Devon Energy has pumped millions of dollars into Hughes County and one town is already seeing the result of this potential energy boom.

Tony and Sue Abney have lived in Hughes County their entire lives.

"We were very quiet, a little farming community, not a whole lot of traffic, or people from outside," said Sue Abney, who leased mineral rights.

But that has changed, thanks to natural gas exploration, which has the whole town talking.

"The tank trucks, the drilling and the pipelines, it's changed forever," Tony Abney said.

The change comes at a time when oil prices are near record highs and America is clamoring for a new energy source. Now Hughes County, Oklahoma sits ready to meet the need.

Since 2003, Devon Energy has quietly pumped hundreds of millions of dollars into natural gas exploration of the Woodford Shale. Part of the Woodford sits over the southern one-third of Hughes County.

The Abneys, like most residents, had no idea.

"We really didn't think, you know, well, nobody thought that there was anything in the area until they come up on a method to get this gas out of this shale," Tony Abney said.

Many residents are leasing the mineral rights off their land to Devon.

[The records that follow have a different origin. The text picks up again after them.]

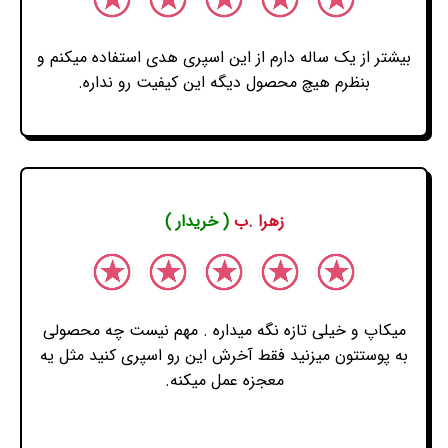
بیشتر از یک ساله دارم از این اسپری هدی استفاده میکنم و
بنظرم هیچ محصول دیگه این کیفیت رو نداره.
زهرا .ب
( خریدار )
میکاپ و خیلی تازه نگه میداره . مهم نیست چه محصولی
به پوستتون میزنید فقط آخرش این رو اسپری کنید مثل یه
معجزه عمل میکنه.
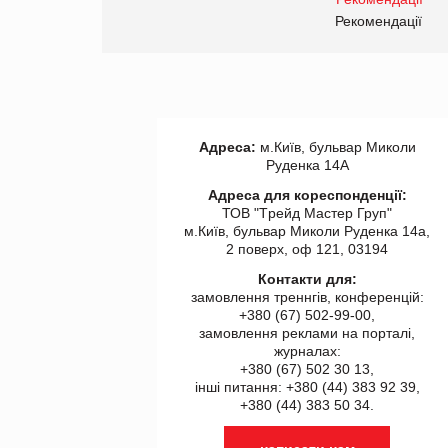
правила. Особливості.
ії
Рекомендації
Адреса:
м.Київ, бульвар Миколи
Руденка 14А
Адреса для кореспонденції:
ТОВ "Tрейд Мастер Груп"
м.Київ, бульвар Миколи Руденка 14а,
2 поверх, оф 121, 03194
Контакти для:
замовлення треннгів, конференцій:
+380 (67) 502-99-00,
замовлення реклами на порталі,
журналах:
+380 (67) 502 30 13,
інші питання: +380 (44) 383 92 39,
+380 (44) 383 50 34.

It only took a few weeks to get this gas well online.

"It's been a great boom for the area," said Kathi Mask, the Hughes County Tax Assessor.

Just outside Mask's office in nearby Holdenville, researchers are poring through county records every day, trying to find other land owners who, like the Abneys, stand to make a profit.

But money for the lucky landowners doesn't just come from mineral rights.

"They're needing truck drivers. They're needing people here to operate on the drilling rigs and they's a lot of construction going on with the pipeline," Mask said.

With all the construction comes a higher tax base. Devon built a plant near the Woodford Shale operation, increasing the tax base from $9 million last year to $21 million in 2008 with taxes on the latter figure around $885,000.

"70 percent of that will go to the school district," Mask said.

Calvin Public School Superintendent John Tuck said some Calvin public schools sit squarely in the path of the Devon exploration.

"We're going to be in the bubble of $700,000 range local money, so we're getting up to the bubble of no state aid," Tuck said.

John has also noticed the socio-economic status of his students' parents is steadily increasing, but with that boom, there is cautious optimism.

"I think people are a little bit cynical in Oklahoma. They see the boom. They see the bust. They know eventually it goes up, it goes down," Tuck said.

That view isn't unwarranted based on the oil bust of the 80s, according to OCU business professor Ron Shaw. He said this time is different because natural gas is considered a clean and alternative fuel.

"Going forward in the future, I think a natural gas play is very smart compared with traditional oil," Shaw said.

Hughes County is already experiencing some growing pains. Traffic has more than doubled because of the construction and the roads need work.

But this, the Abneys said, is a small price compared to the big financial rewards they and other residents hope to reap.

"Overall, I think they're happy about what it brings to the community," Sue Abney said.

Devon has about 100,000 acres of leases and is operating about six drilling rigs within the Woodford. The company said it could produce more than 1-trillion cubic feet of natural gas from the area.